Djawanews.com – Akademisi dan pengamat politik Rocky Gerung menduga ada keterlibatan Amerika Serikat (AS) dalam Muktamar Nahdlatul Ulama (NU) ke-34 yang akan dimulai digelar pada Rabu, 22 Desember di Provinsi Lampung.
Dia mengatakan setiap perubahan politik di Indonesia belakangan ini melibatkan variabel tertentu, di antaranya agenda global dan AS.
“Saya kira penting sekali bagi milenial untuk terus membaca politik luar negeri karena kita terikat di dalam satu sebut saja pakta kemanusiaan, dan kita tahu bahwa setiap perubahan politik di Indonesia itu tidak mungkin tanpa variabel global apalagi Amerika,” kata Rocky Gerung dalam saluran YouTube Forum News Network dikutip pada Selasa, 21 Desember.
Lebih lanjut Rocky Gerung menilai massa simpatisan NU yang besar menjadi daya tersendiri bagi Amerika Serikat.
“Pasti itu, percabangan politik luar negeri kita ditentukan juga oleh perubahan politik di kawasan. Bayangkan misalnya, Amerika pasti sedang memantau potensi terpilihnya seseorang di 22-23 Desember di Lampung. Karena bagi Amerika NU ini adalah seratus juta manusia, seratus juta orang. Kita tahu Amerika selalu paham menitipkan masalah kemanusiaan dan HAM terhadap ormas-ormas di Indonesia,” ujar Rocky.
Sebagai contoh yang jadi bukti bahwa pihak AS mulai melirik ormas NU ialah sikap menterinya beberapa waktu lalu.
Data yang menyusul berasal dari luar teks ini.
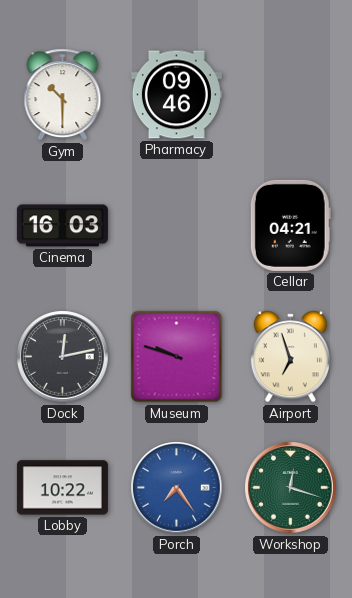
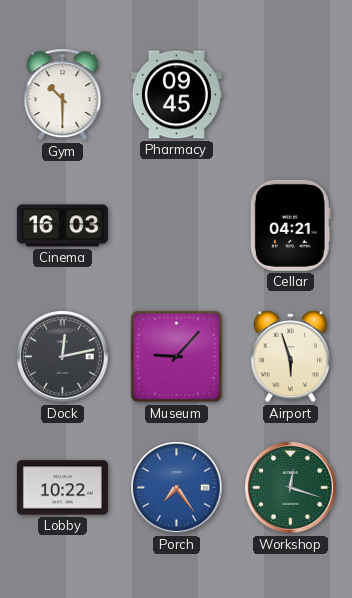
Pharmacy: 09:46 -> 09:45
Museum: 9:48 -> 9:07
Airport: 6:57 -> 5:57
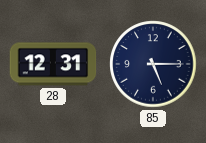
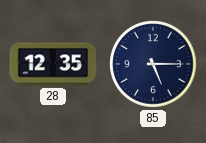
28: 12:31 -> 12:35
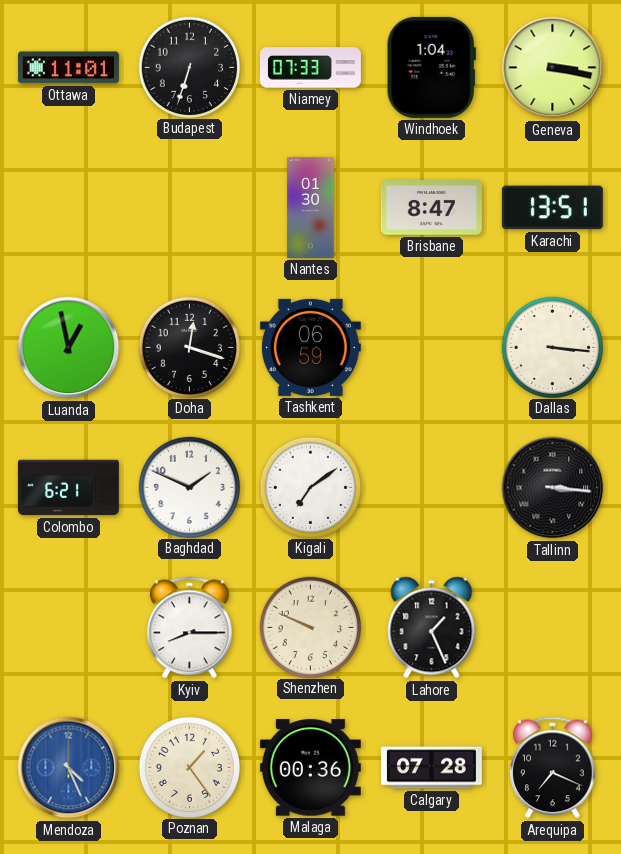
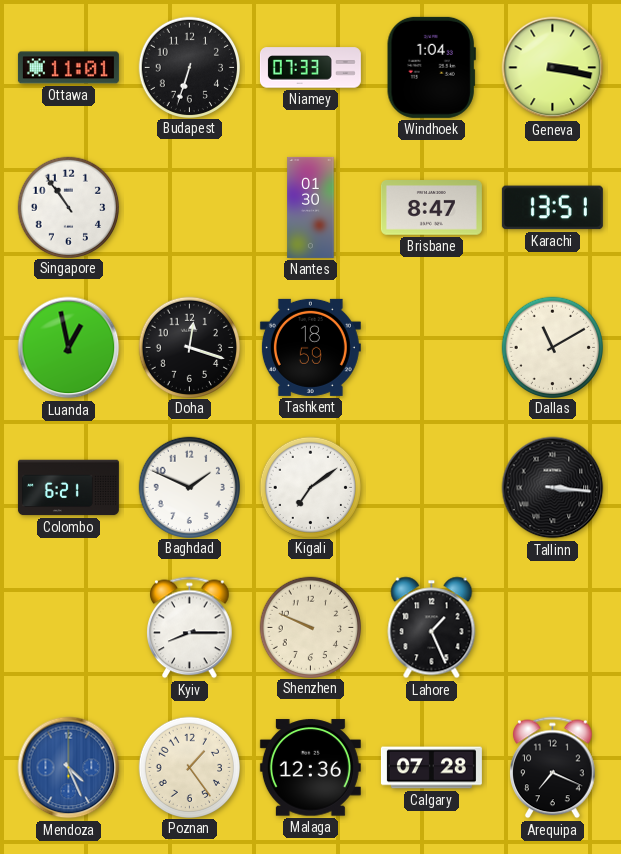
Singapore: none -> 10:54
Tashkent: 06:59 -> 18:59
Dallas: 3:16 -> 11:10
Malaga: 00:36 -> 12:36
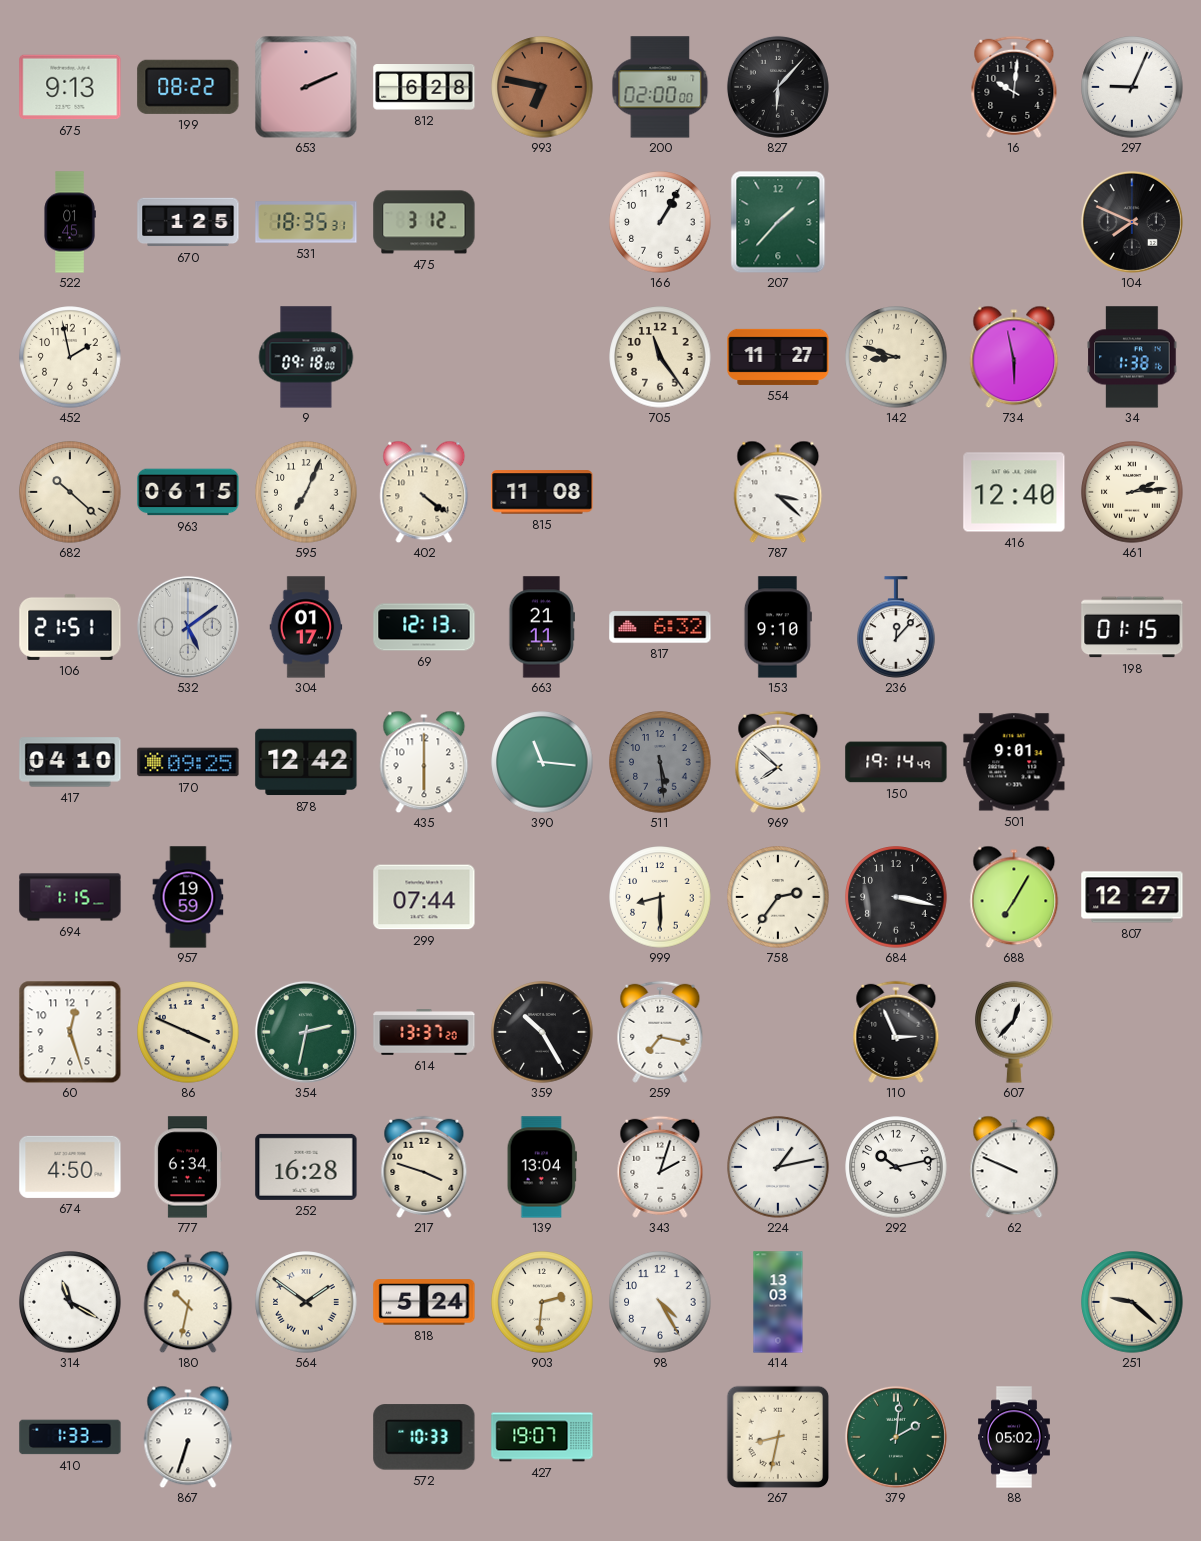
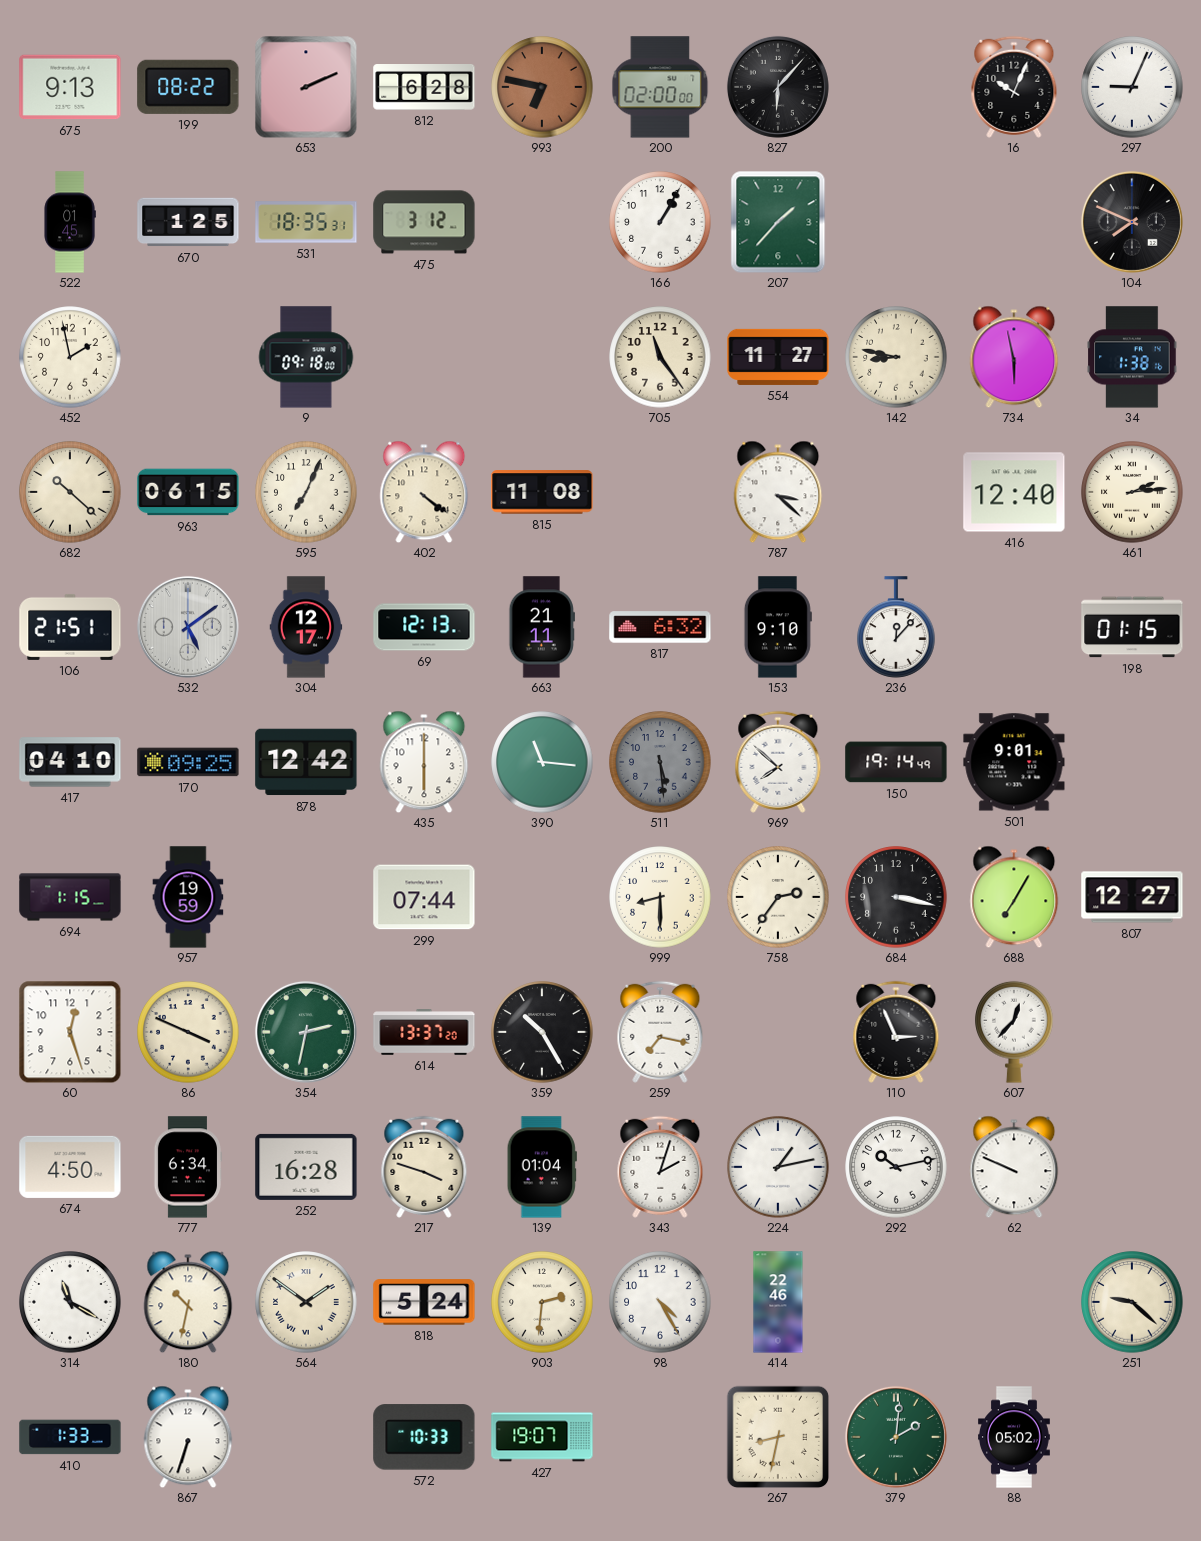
16: 10:01 -> 10:04
142: 8:48 -> 8:47
304: 01:17 -> 12:17
139: 13:04 -> 01:04
414: 13:03 -> 22:46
Dalam kunjungannya, salah satu menteri AS yang datang ke Indonesia menemui NU. Dengan begitu artinya, kata Rocky, AS mulai memahami adanya gerakan kuat ormas Islam di Indonesia.
Munurut Rocky, bukan tidak mungkin NU juga mulai membaca arah kepentingan politik dari AS. Kepentingan AS dalam NU terkait potensi konflik wilayah di Laut China Selatan.
“Setahun lalu kan petinggi kabinet, menteri AS datang ke Indonesia dan menemui NU. Jadi ada semacam ketertarikan AS terhadap gerakan ormas-ormas muslim di Indonesia. Kalau kita mau bikin semacam sinopsis, NU itu juga pasti membaca kepentingan politik Amerika. Amerika juga pasti membaca apa yang bisa disumbangkan NU dalam potensi konflik di Laut China Selatan,” jelas Rocky.
“Walaupun itu bukan jadi agenda di Muktamar, tetapi semua orang yang terlibat di sana juga harus mampu membaca kepentingan politik global. Karena mereka pasti ikut diseret dalam situasi yang sewaktu-waktu akan meledak sebagai perang terbuka di China Selatan,” imbuhnya.